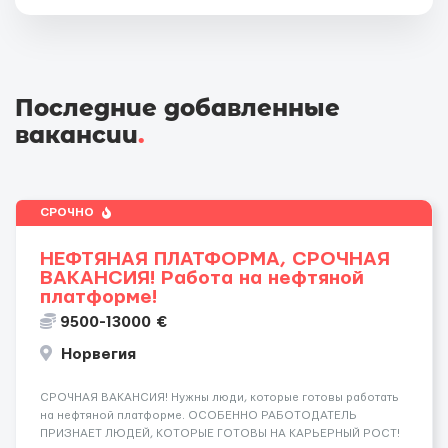
Последние добавленные
вакансии
.
СРОЧНО
НЕФТЯНАЯ ПЛАТФОРМА, СРОЧНАЯ
ВАКАНСИЯ! Работа на нефтяной
платформе!
9500-13000 €
Норвегия
СРОЧНАЯ ВАКАНСИЯ! Нужны люди, которые готовы работать
на нефтяной платформе. ОСОБЕННО РАБОТОДАТЕЛЬ
ПРИЗНАЕТ ЛЮДЕЙ, КОТОРЫЕ ГОТОВЫ НА КАРЬЕРНЫЙ РОСТ!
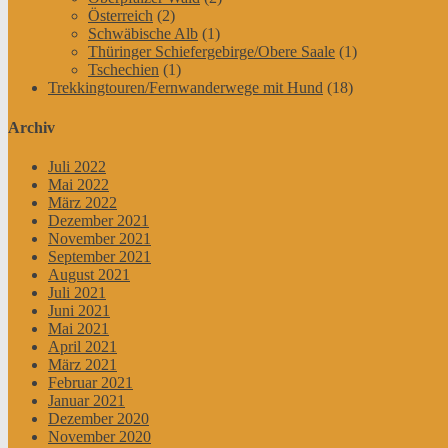
Österreich
(2)
Schwäbische Alb
(1)
Thüringer Schiefergebirge/Obere Saale
(1)
Tschechien
(1)
Trekkingtouren/Fernwanderwege mit Hund
(18)
Archiv
Juli 2022
Mai 2022
März 2022
Dezember 2021
November 2021
September 2021
August 2021
Juli 2021
Juni 2021
Mai 2021
April 2021
März 2021
Februar 2021
Januar 2021
Dezember 2020
November 2020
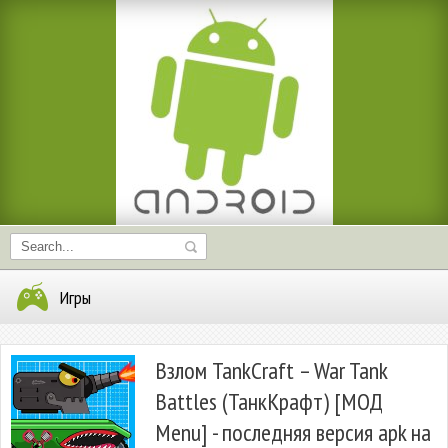
Игры
Взлом TankCraft – War Tank
Battles (ТанкКрафт) [МОД
Menu] - последняя версия apk на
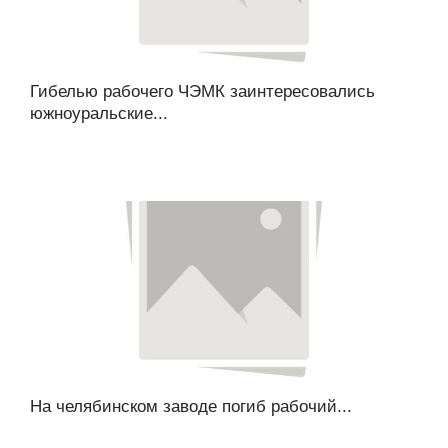
Гибелью рабочего ЧЭМК заинтересовались
южноуральские...
На челябинском заводе погиб рабочий...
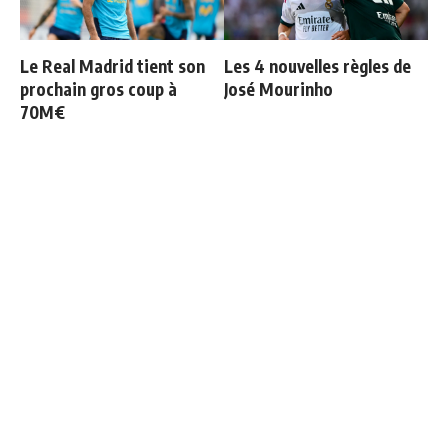
Le Real Madrid tient son
Les 4 nouvelles règles de
prochain gros coup à
José Mourinho
70M€
Le Real Madrid officialise
Le Real Madrid établit un
2 départs
nouveau record à 189
millions d'euros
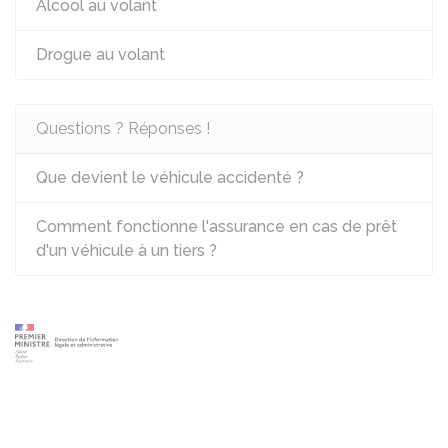
Alcool au volant
Drogue au volant
Questions ? Réponses !
Que devient le véhicule accidenté ?
Comment fonctionne l'assurance en cas de prêt
d'un véhicule à un tiers ?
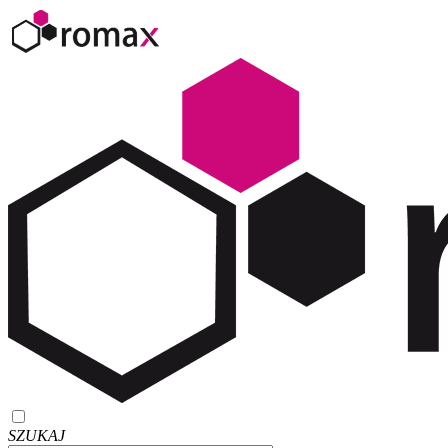
SZUKAJ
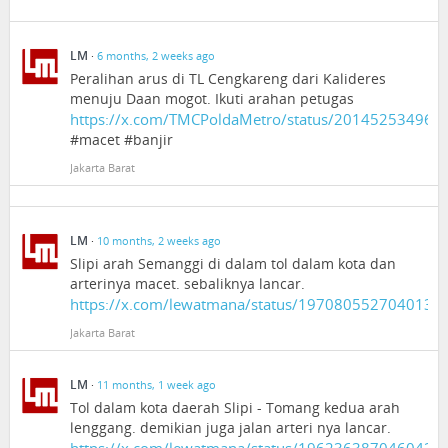
LM
·
6 months, 2 weeks ago
Peralihan arus di TL Cengkareng dari Kalideres
menuju Daan mogot. Ikuti arahan petugas
https://x.com/TMCPoldaMetro/status/20145253496
#macet #banjir
Jakarta Barat
LM
·
10 months, 2 weeks ago
Slipi arah Semanggi di dalam tol dalam kota dan
arterinya macet. sebaliknya lancar.
https://x.com/lewatmana/status/1970805527040139
Jakarta Barat
LM
·
11 months, 1 week ago
Tol dalam kota daerah Slipi - Tomang kedua arah
lenggang. demikian juga jalan arteri nya lancar.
::::::::
Reproduce the entries above exactly, without images.

Written answer:
Последние добавленные
вакансии
.
СРОЧНО
НЕФТЯНАЯ ПЛАТФОРМА, СРОЧНАЯ
ВАКАНСИЯ! Работа на нефтяной
платформе!
9500-13000 €
Норвегия
СРОЧНАЯ ВАКАНСИЯ! Нужны люди, которые готовы работать
на нефтяной платформе. ОСОБЕННО РАБОТОДАТЕЛЬ
ПРИЗНАЕТ ЛЮДЕЙ, КОТОРЫЕ ГОТОВЫ НА КАРЬЕРНЫЙ РОСТ!
Österreich
(2)
Schwäbische Alb
(1)
Thüringer Schiefergebirge/Obere Saale
(1)
Tschechien
(1)
Trekkingtouren/Fernwanderwege mit Hund
(18)
Archiv
Juli 2022
Mai 2022
März 2022
Dezember 2021
November 2021
September 2021
August 2021
Juli 2021
Juni 2021
Mai 2021
April 2021
März 2021
Februar 2021
Januar 2021
Dezember 2020
November 2020
Игры
Взлом TankCraft – War Tank
Battles (ТанкКрафт) [МОД
Menu] - последняя версия apk на
Гибелью рабочего ЧЭМК заинтересовались
южноуральские...
На челябинском заводе погиб рабочий...
Le Real Madrid tient son
Les 4 nouvelles règles de
prochain gros coup à
José Mourinho
70M€
Le Real Madrid officialise
Le Real Madrid établit un
2 départs
nouveau record à 189
millions d'euros
Alcool au volant
Drogue au volant
Questions ? Réponses !
Que devient le véhicule accidenté ?
Comment fonctionne l'assurance en cas de prêt
d'un véhicule à un tiers ?
SZUKAJ
LM
·
6 months, 2 weeks ago
Peralihan arus di TL Cengkareng dari Kalideres
menuju Daan mogot. Ikuti arahan petugas
https://x.com/TMCPoldaMetro/status/20145253496
#macet #banjir
Jakarta Barat
LM
·
10 months, 2 weeks ago
Slipi arah Semanggi di dalam tol dalam kota dan
arterinya macet. sebaliknya lancar.
https://x.com/lewatmana/status/1970805527040139
Jakarta Barat
LM
·
11 months, 1 week ago
Tol dalam kota daerah Slipi - Tomang kedua arah
lenggang. demikian juga jalan arteri nya lancar.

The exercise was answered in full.